À première vue, les données récentes issues du secteur financier mondial révèlent un paradoxe : malgré des années de réglementations écologiques strictes, l'intensité carbone des institutions financières européennes semble augmenter régulièrement.
Mais cette « flambée » n'est qu'une illusion. Le secteur financier ne devient pas nécessairement plus polluant ; ses émissions commencent simplement à être prises en compte.
Mettre en lumière les émissions qui ont toujours existé
À mesure que de plus en plus d'institutions financières déclarent leurs émissions de scope 3, on observe une hausse correspondante de l'intensité moyenne des émissions de scope 3 dans toutes les régions. Les données montrent que cette évolution est probablement due à une déclaration plus complète, et en particulier à l'intégration croissante des émissions financées de la catégorie 15 : la catégorie qui rend compte de l'impact climatique des prêts et des portefeuilles d'investissement d'une entreprise.

Le graphique 1 illustre la première facette de cette situation : à mesure que la part des institutions financières divulguant des données de scope 3 augmente, l'intensité mesurée progresse en parallèle. En Europe, cette part a presque triplé, passant d'environ 14 % en 2021 à 37 % en 2024. Le graphique 2 met en évidence ce mécanisme de manière plus précise : parmi les institutions qui publient déjà leurs émissions de Scope 3, la part de celles qui incluent également les émissions financées de la catégorie 15 a augmenté de manière constante, indépendamment du nombre de nouvelles entreprises ayant rejoint le groupe des déclarants. En Europe, ce chiffre est passé d'environ 24 % en 2021 à environ 83 % en 2024.

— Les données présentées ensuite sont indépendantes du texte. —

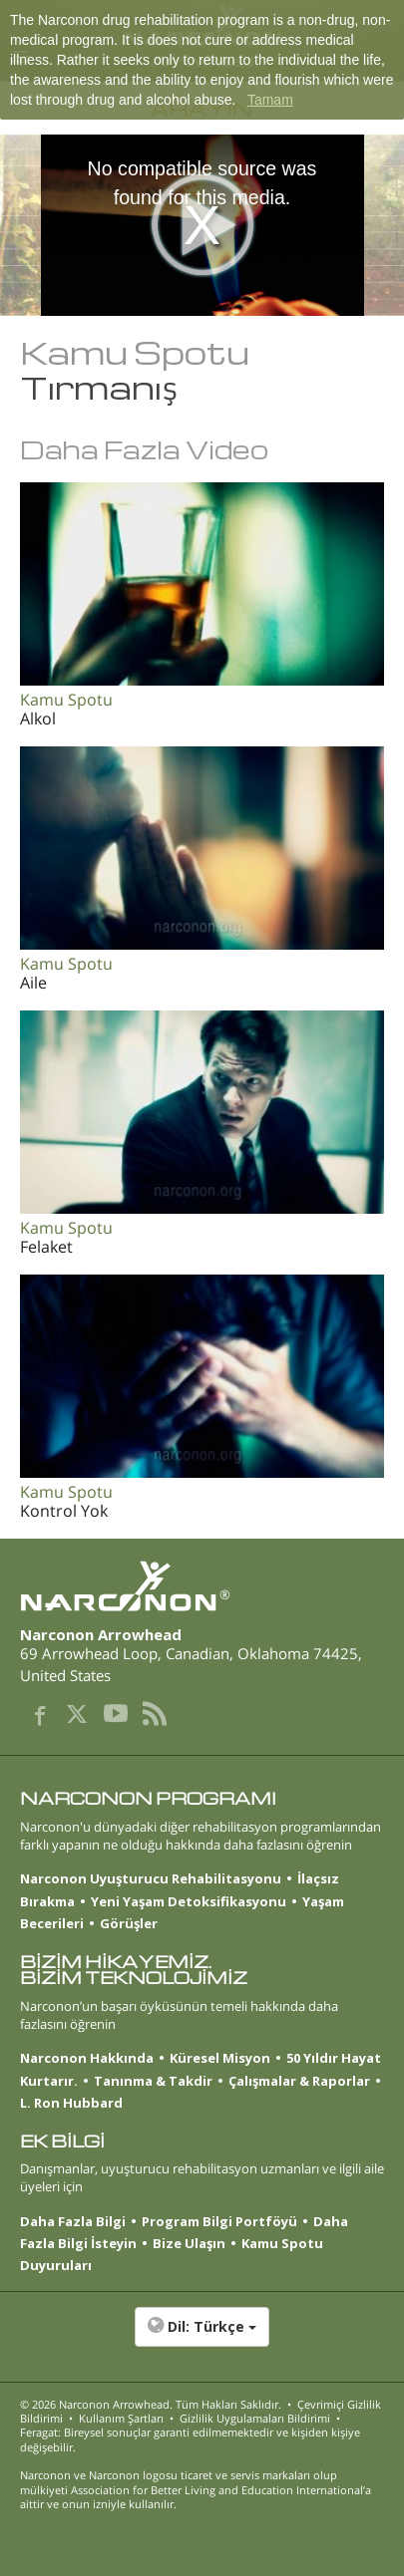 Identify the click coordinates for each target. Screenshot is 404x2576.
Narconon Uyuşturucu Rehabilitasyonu (150, 1878)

Ensemble, ces deux graphiques mènent à la même conclusion : ces émissions ont toujours existé. C'est la réglementation qui les rend visibles.
La divergence : pourquoi l'Europe est en tête
Si l'on compare les différentes régions, l'Europe fait figure de pionnière. La hausse plus marquée tant des taux de déclaration que de l'intensité moyenne des émissions de scope 3 au sein de l'UE s'explique très probablement par la maturité du cadre de publication des émissions dans les secteurs bancaire, de la gestion d'actifs et d'autres secteurs financiers, qui a progressivement imposé des obligations de déclaration plus complètes.
Parmi les institutions nord-américaines qui publient déjà leurs données de scope 3, la proportion de celles qui divulguent également leurs émissions financées a légèrement diminué, passant de 63 % en 2022 à environ 56 % en 2024.
Cela montre l'intérêt de la réglementation : elle ne « crée » pas de nouvelles émissions, mais elle encourage une déclaration exhaustive et met en lumière des émissions qui existaient déjà mais qui n'étaient pas visibles pour le marché.
Les enjeux considérables d'un assouplissement de la réglementation
Cette conclusion intervient à un moment critique pour le marché. Le mois dernier, la Commission européenne a indiqué qu’elle envisageait une dérogation qui exempterait certains gestionnaires d’actifs de l’obligation de déclarer leurs émissions financées dans le cadre de l’ESRS. Cela risque d’inverser la tendance vers une plus grande transparence et pourrait conduire l’UE à prendre du retard par rapport à d’autres régions du monde en termes d’exhaustivité des déclarations. Pour les investisseurs, ces obligations de déclaration supplémentaires peuvent représenter une charge, mais elles permettent également à leurs propres parties prenantes (investisseurs finaux, actionnaires et grand public) de bien comprendre le profil d'émissions de leurs investissements.